Peguei meu notebook e, mais uma vez, me lembrei da sala de bate-papo que Carla falou. Por curiosidade abri o site.
Nossa! O que eu vou falar? Será que terei que mudar de nome? Não posso falar a verdade sobre minha vida aqui, né?
No site têm vários pseudônimos, digamos, engraçados. Eu comecei a rir sozinha com o conteúdo das conversas. Eu não acredito ainda que estou fazendo isso. Até que alguém me chamou no privado. O apelido é “Bombeiro Sarado”. Será que ele é bombeiro mesmo?

Bombeiro Sarado: “Oi, linda! Como vai?” (ele nem sabe se sou bonita ou feia)
BIA: “Oi. Tudo bem. E vc?” (É isso aí! Meu apelido é Bia)

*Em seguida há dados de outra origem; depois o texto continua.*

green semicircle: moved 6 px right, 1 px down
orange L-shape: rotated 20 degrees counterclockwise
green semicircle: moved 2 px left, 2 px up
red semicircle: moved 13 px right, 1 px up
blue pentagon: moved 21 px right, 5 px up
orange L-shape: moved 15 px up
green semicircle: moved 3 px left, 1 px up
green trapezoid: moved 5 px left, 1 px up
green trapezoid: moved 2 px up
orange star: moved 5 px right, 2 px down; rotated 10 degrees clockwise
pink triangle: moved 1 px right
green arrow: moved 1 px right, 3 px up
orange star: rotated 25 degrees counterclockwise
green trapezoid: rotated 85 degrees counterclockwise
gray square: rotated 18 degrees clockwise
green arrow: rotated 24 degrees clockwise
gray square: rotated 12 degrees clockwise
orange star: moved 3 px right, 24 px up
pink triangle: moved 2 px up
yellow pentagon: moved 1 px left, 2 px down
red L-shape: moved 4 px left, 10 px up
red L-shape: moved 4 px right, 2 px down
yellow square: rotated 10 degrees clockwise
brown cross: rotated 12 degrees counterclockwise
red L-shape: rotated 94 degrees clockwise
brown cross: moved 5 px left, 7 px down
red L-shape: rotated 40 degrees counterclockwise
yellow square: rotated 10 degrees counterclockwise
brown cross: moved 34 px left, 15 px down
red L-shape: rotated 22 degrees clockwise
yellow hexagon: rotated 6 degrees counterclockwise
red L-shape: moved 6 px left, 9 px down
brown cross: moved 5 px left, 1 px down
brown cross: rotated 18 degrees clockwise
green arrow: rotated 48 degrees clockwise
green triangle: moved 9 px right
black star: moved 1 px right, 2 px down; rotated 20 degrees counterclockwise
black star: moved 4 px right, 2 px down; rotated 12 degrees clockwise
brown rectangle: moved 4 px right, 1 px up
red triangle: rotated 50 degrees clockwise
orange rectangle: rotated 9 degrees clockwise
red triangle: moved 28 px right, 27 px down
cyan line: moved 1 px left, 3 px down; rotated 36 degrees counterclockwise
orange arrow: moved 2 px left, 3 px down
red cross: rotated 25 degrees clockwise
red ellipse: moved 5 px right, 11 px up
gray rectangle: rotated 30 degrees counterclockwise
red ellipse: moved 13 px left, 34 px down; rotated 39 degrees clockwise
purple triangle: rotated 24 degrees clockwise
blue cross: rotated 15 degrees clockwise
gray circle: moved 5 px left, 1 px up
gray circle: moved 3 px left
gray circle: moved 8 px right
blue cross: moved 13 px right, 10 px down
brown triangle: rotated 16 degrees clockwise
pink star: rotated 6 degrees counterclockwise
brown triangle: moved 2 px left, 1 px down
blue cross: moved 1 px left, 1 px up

Bombeiro Sarado: “Estou melhor agora. Vc tc de onde?”
BIA: “Do Rio. E vc?”
Bombeiro Sarado: “Sou de SP. Poxa! Que legal! Uma carioca!”
BIA: “Sim. Rsrs... E vc um paulista. Adoro o sotaque de vcs. Como vc é?” (agora é a hora de imaginar)
Bombeiro Sarado: “Branco, 1,78m, olhos castanhos, cabelos castanhos...e vc?” — O que vou dizer? Sobre isso não preciso mentir, né?
BIA: “Sou negra-chocolate, 1,65m, olhos negros, cabelos compridos alisados na cintura...”
Bombeiro Sarado: “Hummm... deve ser uma delícia, hein! Será que vc tem gosto de chocolate?” —Nossa! Arrepiei... está ficando bom!
BIA: “Rsrs...não sei... só me provando pra saber.”
A minha consciência começou a pesar... mas o flerte estava tão bom! E mesmo sabendo que não é real, é tão bom me sentir gostosa, desejada, poderosa. Dei, então, continuidade à conversa:
Bombeiro Sarado: “Como é o seu corpo?”
BIA: “Rsrs... os meus seios são médios, cintura fina, bunda grande... coxas grossas...” — Estou espantada com tamanha naturalidade com que eu me descrevo para um desconhecido. Não há timidez. Não há regras. Estou assustada, excitada, surpresa.
Bombeiro Sarado: “Gostosa, hein! Com ou sem marquinha de biquíni?”
BIA: “Tenho que atualizar a marquinha.”
Bombeiro Sarado: “Porra, eu sou tarado em marquinha de biquíni. Dá vontade de arrancar com os dentes.”  —Fecho meus olhos e vejo um homem com as características dele, malhado, mordendo meu corpo e tentando tirar a marca de biquíni da minha pele. Cara, isso dá certo mesmo. Estou muito excitada aqui.
BIA: “Eu iria adorar ser mordida por um bombeiro sarado.”
Bombeiro Sarado: “E eu iria adorar bombar em vc de quatro, apertando essa bunda gostosa que vc tem.”
BIA: “Ai... não fala assim... eu fico cheia de tesão...”
Bombeiro Sarado: “Sua safada!”  —Poxa! Tá difícil aqui pra mim. O que eu vou fazer agora? Será que ainda sei me masturbar?
O fato é que há tanto tempo não flerto que eu nem sei como agir. Gostei de ser elogiada, mesmo a pessoa não me conhecendo. Como é bom me sentir assim!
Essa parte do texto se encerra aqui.